## WHAT TO WORK ON
Could you write out every entry exactly as it stands?

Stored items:
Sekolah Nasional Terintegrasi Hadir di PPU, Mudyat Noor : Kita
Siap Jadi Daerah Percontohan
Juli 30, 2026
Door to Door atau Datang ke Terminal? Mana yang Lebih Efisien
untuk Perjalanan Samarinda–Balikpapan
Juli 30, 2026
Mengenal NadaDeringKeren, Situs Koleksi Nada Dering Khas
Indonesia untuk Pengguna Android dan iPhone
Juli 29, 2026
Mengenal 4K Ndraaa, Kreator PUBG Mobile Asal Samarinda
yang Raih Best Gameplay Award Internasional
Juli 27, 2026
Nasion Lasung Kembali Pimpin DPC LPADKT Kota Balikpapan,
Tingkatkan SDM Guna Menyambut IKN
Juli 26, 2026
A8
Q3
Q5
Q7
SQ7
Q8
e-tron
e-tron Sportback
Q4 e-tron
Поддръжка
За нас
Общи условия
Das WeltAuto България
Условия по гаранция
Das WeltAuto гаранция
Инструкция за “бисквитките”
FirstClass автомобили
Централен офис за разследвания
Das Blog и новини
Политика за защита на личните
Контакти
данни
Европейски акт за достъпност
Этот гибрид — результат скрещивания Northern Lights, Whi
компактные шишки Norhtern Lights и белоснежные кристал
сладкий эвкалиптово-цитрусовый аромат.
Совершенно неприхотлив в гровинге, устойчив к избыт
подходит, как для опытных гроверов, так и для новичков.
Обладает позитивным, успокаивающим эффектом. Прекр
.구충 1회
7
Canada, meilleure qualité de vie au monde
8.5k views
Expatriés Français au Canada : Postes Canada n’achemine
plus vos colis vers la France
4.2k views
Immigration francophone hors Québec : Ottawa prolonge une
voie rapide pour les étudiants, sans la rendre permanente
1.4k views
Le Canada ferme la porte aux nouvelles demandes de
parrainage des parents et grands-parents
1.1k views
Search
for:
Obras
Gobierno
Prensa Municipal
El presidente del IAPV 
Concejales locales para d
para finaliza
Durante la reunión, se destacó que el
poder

## EXERCISE SOLUTION
Sekolah Nasional Terintegrasi Hadir di PPU, Mudyat Noor : Kita
Siap Jadi Daerah Percontohan
Juli 30, 2026
Door to Door atau Datang ke Terminal? Mana yang Lebih Efisien
untuk Perjalanan Samarinda–Balikpapan
Juli 30, 2026
Mengenal NadaDeringKeren, Situs Koleksi Nada Dering Khas
Indonesia untuk Pengguna Android dan iPhone
Juli 29, 2026
Mengenal 4K Ndraaa, Kreator PUBG Mobile Asal Samarinda
yang Raih Best Gameplay Award Internasional
Juli 27, 2026
Nasion Lasung Kembali Pimpin DPC LPADKT Kota Balikpapan,
Tingkatkan SDM Guna Menyambut IKN
Juli 26, 2026
A8
Q3
Q5
Q7
SQ7
Q8
e-tron
e-tron Sportback
Q4 e-tron
Поддръжка
За нас
Общи условия
Das WeltAuto България
Условия по гаранция
Das WeltAuto гаранция
Инструкция за “бисквитките”
FirstClass автомобили
Централен офис за разследвания
Das Blog и новини
Политика за защита на личните
Контакти
данни
Европейски акт за достъпност
Этот гибрид — результат скрещивания Northern Lights, Whi
компактные шишки Norhtern Lights и белоснежные кристал
сладкий эвкалиптово-цитрусовый аромат.
Совершенно неприхотлив в гровинге, устойчив к избыт
подходит, как для опытных гроверов, так и для новичков.
Обладает позитивным, успокаивающим эффектом. Прекр
.구충 1회
7
Canada, meilleure qualité de vie au monde
8.5k views
Expatriés Français au Canada : Postes Canada n’achemine
plus vos colis vers la France
4.2k views
Immigration francophone hors Québec : Ottawa prolonge une
voie rapide pour les étudiants, sans la rendre permanente
1.4k views
Le Canada ferme la porte aux nouvelles demandes de
parrainage des parents et grands-parents
1.1k views
Search
for:
Obras
Gobierno
Prensa Municipal
El presidente del IAPV 
Concejales locales para d
para finaliza
Durante la reunión, se destacó que el
poder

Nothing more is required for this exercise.